Обратно – всё равно, как – через стоянку, по раздражающей каменной крошке, прямо взглядом на амбразуру дичайшей зарисовки летнего утра:
огромная, с криминальным клювом и не менее криминальными глазами, чайка, грозно стоя на капоте авто, клюёт, швыряя, мёртвого голубя; затем хватает тушу в клюв, и, целиком поднимая в воздух, уносит с собой на пару с ещё одной чайкой-переростком всё в том же северном направлении, отчего устойчивый дискомфорт на ближайшую пару часов становится назойливым напарником моих блужданий между грёзами и действительностью.
Я подбрасываю в костёр сознания ещё не до конца сухие ветки первых воспоминаний этого дня, ещё раз прогуливаюсь до магазина по эфирным остаткам образов, оставшихся в тумане век, вклеивая моменты в нужные ячейки мнемо-провалов; и ленивое пламя бодрости взбирается, со вздохом, выше. Ещё немного трухи осыпается с сухожилий – только пошевели, пару полешек приносит солнце – только вдохни; и передо мной терпимая пародия на огонь полноценного дня – только доживи.
Дальнейшие (внимание! – паровозик из существительных) изгибы маршрутов коряги событий с трудом поддаются даже самому заострённому резцу слова.
Мне предстояло, немного поваляв дурака в ожидании ретирования светила из зенита, отправиться затем по невероятно пустяковому, но для быта моей бабушки – женщины живее всех живых, бойкой, миниатюрной, добродушной и настолько заботливо-докучливой, что местами даже утомительно – весомому поручению на дачу, оседлав два колеса и вдавливая упругие педали на узкой обочине оживлённой проезжей части и дальше, по самой невообразимой, в рытвинах и колдобинах, просёлочной дороге, почти до упора в лес.

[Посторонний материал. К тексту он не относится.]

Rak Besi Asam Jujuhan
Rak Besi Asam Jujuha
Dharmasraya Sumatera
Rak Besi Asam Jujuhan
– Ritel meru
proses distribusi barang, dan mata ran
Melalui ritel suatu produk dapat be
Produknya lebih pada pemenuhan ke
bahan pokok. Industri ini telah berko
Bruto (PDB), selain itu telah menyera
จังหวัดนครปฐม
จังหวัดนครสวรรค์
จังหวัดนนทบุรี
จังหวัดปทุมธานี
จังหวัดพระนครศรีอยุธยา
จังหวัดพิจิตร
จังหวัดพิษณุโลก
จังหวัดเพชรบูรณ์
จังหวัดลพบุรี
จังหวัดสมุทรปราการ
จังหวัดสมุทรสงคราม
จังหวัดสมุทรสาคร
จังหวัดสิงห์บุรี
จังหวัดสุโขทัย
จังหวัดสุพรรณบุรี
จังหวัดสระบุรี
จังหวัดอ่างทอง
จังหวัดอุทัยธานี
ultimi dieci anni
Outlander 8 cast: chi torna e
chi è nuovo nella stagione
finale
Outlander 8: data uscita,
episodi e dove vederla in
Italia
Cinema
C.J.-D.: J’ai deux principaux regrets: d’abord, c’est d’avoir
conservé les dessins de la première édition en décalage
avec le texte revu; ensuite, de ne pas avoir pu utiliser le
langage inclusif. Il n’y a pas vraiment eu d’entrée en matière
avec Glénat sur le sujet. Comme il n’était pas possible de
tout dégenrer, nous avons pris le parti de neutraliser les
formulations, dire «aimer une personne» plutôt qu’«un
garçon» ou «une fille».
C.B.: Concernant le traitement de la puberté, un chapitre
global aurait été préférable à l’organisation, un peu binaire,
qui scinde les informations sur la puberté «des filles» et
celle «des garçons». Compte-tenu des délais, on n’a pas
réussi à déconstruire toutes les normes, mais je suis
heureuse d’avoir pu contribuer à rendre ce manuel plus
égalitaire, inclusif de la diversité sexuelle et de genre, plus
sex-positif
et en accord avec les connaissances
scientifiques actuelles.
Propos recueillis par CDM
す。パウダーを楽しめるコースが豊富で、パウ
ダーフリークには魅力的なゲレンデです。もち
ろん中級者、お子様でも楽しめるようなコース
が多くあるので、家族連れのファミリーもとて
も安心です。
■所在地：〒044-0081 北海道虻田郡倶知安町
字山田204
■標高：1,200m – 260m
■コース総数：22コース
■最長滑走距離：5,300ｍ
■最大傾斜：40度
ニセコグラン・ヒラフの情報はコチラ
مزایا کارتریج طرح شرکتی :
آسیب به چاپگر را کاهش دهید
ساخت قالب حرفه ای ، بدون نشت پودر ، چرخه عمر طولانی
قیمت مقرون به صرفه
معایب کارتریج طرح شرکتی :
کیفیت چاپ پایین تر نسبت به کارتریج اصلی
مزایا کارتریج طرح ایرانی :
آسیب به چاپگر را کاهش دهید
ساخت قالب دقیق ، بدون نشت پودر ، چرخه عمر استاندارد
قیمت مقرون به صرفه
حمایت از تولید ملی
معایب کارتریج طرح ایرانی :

К моменту начала осуществления этого плана стрелки исследовали, мне казалось, иногда возвращаясь назад, третий час, и, рассуждая друг с другом о шестидесятикратности, начинали растворяться в тумане.
Один раз я проснулся от потока смрадного воздуха и оглушительного рёва прогромыхавшего мимо оранжевого самосвала со щебнем, другой – когда, кажется, починял какую-то петлю на теплице, и вновь – от грузовика на обратном моём и его пути, а всё остальное время – слышал только звон, в который, удивительно не потеряв сути, растворились и вплелись события.
Звон менял свою окраску, и по ней я понимал, что сейчас я делаю что-то, в чём на данный момент лучше сделать такой, а не этакий ход. И надо отдать этому всезаполняющему звуку должное: он держал меня на плаву, то легонько одёргивая, то нагло выдёргивая, когда не мог справиться без моего вмешательства.
Последним проблеском среди этой вереницы бреда была неуклюжая, из последних сил пантомима моего восхождения с велосипедом на крайний этаж, пыхтя, с покрасневшими от одурения глазами.
И только спустя формальные, скомканные процедуры – снимание обуви, падение на диван – о, чудо! – тёплые объятия самоотсутствия с тонкой, светящейся в темноте нитью иронии:
Уже не важно, что сон, в котором нестерпимо хочется спать, само по себе – безумие, и не имеет значения, в какой войне победило моё племя сфокусировавшихся до звона томагавков мыслей: непосредственной ли, бумажной или тоньше – той войне, где из руки выпадает блокнот, и часы испаряются, замирая на «четырнадцать ноль две» в приятном зареве век.
На дачу, конечно, придётся ехать ещё раз. Но отныне это – совсем другая история, не имеющая ни малейшего отношения к чёртовым чайкам, что мерещатся мне в каком-то кошмаре; и я изо всех сил стараюсь верить, что просыпаться – ещё есть куда.